Kansas did look good when we landed in Wichita with green, green, green visible in every direction from the airplane window. Wichita looked like those miniature villages we’d been building for a month with tiny houses and toy cars on the living room floor.
So you can see that for the past few weeks, I’ve had lots of company, 24-hour companionship, and the constant cacophony of a little boy who talks nonstop.
“Look, Baba,” he calls as I peer into the computer screen, “I’m part boy, part bird.”
He has a bright blue blanket that belonged to my mother around his shoulders.
“These are my wings,” he throws his arms out, “and this is my long tail. I’m a peacock,” he triumphs. “Oh, yeah! peacock power!” And he flies out to the porch to see if he can get more of a reaction from his mother and his aunt, who are deep into philosophical discussions.
I love their company! I planted beans to mature while they were scheduled to be around and hoped for tomatoes galore. It is not enough just to have a garden; there is something in my makeup that wants to share the experience. That’s why I write and for sure it’s why I love taking pictures. With a photograph, I could re-experience the experience. I could share the experience, and the experience was enhanced by the sharing. Two sets of eyes, or 12 or 20, made the event even better.
I have neighbors who love diddling in their gardens, creating little nooks and bowers, new paths and ponds. Obviously, they have fun doing it, but I’ve a hunch that the experience is magnified when they invite someone in for show and tell.
I love seeing what they’ve created: vines climbing everywhere, kettles turned into planters, garden ghosts and benches around every corner. I know they have fun playing in their yard, but the frosting on the cake is the sharing of the experience.

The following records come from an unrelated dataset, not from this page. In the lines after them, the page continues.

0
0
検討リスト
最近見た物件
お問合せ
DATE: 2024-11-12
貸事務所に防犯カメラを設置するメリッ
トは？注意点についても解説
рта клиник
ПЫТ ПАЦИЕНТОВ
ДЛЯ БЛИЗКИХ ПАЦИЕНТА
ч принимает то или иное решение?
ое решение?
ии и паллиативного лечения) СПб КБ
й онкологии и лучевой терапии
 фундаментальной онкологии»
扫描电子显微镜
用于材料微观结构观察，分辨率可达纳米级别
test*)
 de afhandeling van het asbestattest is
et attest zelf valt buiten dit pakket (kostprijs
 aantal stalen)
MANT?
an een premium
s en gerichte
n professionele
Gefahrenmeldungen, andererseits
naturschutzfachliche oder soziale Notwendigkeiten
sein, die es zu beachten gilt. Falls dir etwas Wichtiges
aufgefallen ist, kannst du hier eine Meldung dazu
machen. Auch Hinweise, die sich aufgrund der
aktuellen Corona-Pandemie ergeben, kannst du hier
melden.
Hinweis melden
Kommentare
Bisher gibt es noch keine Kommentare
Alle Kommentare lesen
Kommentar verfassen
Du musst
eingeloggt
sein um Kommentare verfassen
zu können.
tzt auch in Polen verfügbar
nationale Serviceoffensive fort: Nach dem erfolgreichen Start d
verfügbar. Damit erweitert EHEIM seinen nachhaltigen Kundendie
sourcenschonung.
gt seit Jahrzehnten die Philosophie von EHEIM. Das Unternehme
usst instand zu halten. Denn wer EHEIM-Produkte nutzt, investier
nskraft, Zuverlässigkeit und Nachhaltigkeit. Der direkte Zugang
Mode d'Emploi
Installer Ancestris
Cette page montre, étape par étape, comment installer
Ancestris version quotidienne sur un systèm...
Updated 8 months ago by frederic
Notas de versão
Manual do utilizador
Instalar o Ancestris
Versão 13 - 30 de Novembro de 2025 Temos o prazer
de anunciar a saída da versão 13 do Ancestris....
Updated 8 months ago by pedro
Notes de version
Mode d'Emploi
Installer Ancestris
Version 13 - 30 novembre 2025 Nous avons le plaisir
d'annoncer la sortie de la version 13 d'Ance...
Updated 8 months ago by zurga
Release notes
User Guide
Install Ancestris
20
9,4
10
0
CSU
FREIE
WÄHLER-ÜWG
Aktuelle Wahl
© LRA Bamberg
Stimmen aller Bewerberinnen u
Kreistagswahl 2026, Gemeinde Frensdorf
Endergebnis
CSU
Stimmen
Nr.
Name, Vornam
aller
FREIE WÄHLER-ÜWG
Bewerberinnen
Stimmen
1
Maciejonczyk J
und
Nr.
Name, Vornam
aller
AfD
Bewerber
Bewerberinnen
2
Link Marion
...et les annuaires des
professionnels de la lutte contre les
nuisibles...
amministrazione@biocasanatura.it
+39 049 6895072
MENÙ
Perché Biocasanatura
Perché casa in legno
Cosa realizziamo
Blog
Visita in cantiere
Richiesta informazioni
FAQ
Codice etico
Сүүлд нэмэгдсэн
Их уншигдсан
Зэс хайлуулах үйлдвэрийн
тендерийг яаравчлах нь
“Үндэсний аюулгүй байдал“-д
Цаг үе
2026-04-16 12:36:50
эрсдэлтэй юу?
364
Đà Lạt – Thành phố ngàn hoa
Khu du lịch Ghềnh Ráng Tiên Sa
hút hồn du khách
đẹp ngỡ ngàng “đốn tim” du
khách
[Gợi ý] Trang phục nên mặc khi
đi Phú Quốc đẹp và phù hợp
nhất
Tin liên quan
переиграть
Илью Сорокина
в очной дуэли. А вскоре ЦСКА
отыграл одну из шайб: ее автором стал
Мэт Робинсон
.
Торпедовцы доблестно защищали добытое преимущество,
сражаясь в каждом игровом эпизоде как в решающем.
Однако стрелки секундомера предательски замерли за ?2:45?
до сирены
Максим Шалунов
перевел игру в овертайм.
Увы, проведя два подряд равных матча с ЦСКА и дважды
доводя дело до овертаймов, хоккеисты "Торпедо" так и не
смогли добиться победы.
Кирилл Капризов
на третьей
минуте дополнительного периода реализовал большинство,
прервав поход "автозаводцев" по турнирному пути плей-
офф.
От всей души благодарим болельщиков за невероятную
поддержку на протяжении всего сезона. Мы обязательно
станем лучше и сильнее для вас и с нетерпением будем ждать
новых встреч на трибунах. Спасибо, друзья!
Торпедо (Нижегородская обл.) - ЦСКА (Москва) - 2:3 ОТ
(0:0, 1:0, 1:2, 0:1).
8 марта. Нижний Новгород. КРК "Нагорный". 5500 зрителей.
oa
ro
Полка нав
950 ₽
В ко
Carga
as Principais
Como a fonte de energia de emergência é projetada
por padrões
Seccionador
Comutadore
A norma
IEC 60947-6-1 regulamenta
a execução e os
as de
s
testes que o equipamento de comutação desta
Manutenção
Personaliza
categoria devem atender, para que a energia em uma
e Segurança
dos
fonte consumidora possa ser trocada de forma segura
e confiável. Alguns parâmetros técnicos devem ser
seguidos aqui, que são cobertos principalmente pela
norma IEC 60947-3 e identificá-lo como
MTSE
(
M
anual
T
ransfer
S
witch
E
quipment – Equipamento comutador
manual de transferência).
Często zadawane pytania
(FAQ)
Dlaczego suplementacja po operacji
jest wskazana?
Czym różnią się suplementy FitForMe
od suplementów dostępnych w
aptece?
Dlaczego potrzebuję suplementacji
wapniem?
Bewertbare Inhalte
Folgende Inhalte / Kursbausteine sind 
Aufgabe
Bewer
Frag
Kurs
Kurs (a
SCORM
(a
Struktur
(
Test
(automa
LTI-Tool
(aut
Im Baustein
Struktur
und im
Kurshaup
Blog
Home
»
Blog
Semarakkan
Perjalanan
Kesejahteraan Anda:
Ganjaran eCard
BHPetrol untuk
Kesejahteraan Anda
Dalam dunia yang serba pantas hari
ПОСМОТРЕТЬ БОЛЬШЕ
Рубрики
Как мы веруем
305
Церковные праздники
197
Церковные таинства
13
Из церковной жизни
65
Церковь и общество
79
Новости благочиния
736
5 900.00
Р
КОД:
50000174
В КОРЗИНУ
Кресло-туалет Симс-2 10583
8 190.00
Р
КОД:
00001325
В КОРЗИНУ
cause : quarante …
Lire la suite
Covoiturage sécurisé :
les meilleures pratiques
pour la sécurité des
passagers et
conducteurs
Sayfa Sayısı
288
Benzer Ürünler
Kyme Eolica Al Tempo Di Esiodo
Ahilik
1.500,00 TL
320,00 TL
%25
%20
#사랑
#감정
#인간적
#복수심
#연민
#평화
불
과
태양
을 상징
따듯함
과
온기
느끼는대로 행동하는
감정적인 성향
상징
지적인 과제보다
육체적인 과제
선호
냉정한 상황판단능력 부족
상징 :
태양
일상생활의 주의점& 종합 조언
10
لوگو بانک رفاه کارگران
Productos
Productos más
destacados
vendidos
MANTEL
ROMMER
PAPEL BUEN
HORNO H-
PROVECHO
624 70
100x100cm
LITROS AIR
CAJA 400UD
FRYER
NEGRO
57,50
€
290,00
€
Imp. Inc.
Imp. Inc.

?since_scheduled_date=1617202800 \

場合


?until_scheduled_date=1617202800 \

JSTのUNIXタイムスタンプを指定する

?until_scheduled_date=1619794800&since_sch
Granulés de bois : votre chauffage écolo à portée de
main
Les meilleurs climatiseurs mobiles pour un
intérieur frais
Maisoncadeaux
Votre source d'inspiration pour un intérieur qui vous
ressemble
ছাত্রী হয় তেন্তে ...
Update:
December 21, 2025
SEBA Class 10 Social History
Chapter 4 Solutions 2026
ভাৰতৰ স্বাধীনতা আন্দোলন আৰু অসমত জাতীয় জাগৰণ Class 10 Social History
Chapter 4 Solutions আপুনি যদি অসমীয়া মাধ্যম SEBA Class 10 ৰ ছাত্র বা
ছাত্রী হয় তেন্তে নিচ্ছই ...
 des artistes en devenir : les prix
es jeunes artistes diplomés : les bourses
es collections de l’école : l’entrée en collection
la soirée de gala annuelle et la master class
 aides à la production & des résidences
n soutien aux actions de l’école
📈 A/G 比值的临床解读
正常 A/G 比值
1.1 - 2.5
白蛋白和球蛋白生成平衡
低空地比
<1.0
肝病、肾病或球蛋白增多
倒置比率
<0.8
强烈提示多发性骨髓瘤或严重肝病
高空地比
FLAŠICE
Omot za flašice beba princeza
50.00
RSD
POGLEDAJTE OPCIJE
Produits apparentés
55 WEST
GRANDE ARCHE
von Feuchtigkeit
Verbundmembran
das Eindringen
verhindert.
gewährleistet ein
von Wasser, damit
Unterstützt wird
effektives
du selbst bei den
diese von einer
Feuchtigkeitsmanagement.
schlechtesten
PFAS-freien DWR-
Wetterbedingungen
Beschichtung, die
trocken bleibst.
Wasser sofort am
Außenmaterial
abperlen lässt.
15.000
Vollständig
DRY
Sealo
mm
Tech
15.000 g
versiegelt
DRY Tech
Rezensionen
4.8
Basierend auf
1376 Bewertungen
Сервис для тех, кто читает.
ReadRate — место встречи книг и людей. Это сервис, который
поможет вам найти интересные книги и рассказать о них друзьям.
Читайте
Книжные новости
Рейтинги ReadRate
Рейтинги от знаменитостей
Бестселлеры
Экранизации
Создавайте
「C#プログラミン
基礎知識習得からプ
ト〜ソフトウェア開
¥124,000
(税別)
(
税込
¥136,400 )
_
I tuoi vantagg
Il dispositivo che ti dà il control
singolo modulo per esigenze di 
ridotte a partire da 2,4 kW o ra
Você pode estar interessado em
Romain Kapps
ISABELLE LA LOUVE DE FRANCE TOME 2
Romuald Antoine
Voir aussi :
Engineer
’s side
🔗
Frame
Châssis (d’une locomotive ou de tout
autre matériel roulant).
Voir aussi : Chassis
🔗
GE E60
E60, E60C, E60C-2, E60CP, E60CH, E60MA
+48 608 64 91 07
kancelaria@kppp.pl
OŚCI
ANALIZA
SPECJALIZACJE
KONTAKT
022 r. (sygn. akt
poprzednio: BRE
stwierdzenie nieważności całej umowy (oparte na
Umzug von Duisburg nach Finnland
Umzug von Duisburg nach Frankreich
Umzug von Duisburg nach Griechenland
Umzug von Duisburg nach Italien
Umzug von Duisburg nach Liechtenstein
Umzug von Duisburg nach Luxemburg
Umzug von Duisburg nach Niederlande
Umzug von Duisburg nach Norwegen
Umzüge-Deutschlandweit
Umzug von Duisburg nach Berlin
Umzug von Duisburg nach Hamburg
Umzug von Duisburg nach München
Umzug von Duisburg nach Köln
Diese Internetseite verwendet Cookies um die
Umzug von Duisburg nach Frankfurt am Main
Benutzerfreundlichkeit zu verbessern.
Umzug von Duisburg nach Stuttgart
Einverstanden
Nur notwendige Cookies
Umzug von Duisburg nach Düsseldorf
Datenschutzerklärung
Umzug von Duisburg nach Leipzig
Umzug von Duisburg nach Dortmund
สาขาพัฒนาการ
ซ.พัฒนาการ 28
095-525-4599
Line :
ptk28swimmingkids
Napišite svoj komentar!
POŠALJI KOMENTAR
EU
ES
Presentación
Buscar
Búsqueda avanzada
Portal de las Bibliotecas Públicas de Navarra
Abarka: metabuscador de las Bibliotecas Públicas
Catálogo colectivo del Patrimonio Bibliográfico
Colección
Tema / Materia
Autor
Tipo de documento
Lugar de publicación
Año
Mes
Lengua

My old friend Shawzee was always a people person, and as he got older and his world got smaller, he devised all kinds of ways to have the company he craved. When he was still living in his own home, he kept a stash of Vernor’s Ginger Ale in the fridge to offer to any passerby.
“Come on in,” he’d say, “I’ve got something to show you,” and if he was very clever in his show-and-tell artistry, you could be there for an hour or more.
When he moved into a retirement center near me, he kept a box of See’s chocolates on the table by the door.
“Come see what I’ve got,” he’d coax, proffering the delicacies, and while you chose and savored he’d have the company that he craved.
This summer, while I was gone, I asked myself whether I really wanted to keep writing this column. Writing with heart is such a delicate balancing act, especially when you don’t see your audience.
“Is it worth it? Do I have anything more to say?” I asked myself, “How much longer will I do this?” I queried, “Who needs the deadlines?”
I tried on the notion of quitting like trying on a readymade dress. And then I sat down at the computer and started to write. I was craving your company.
Yes, writing Another Day in the Country pulls you into my world. I have your company, even if it is just for the few moments that you stop to read. The neighbors walk on down the road, my kids fly back to California, my friends goes on home but once a week, you’re here.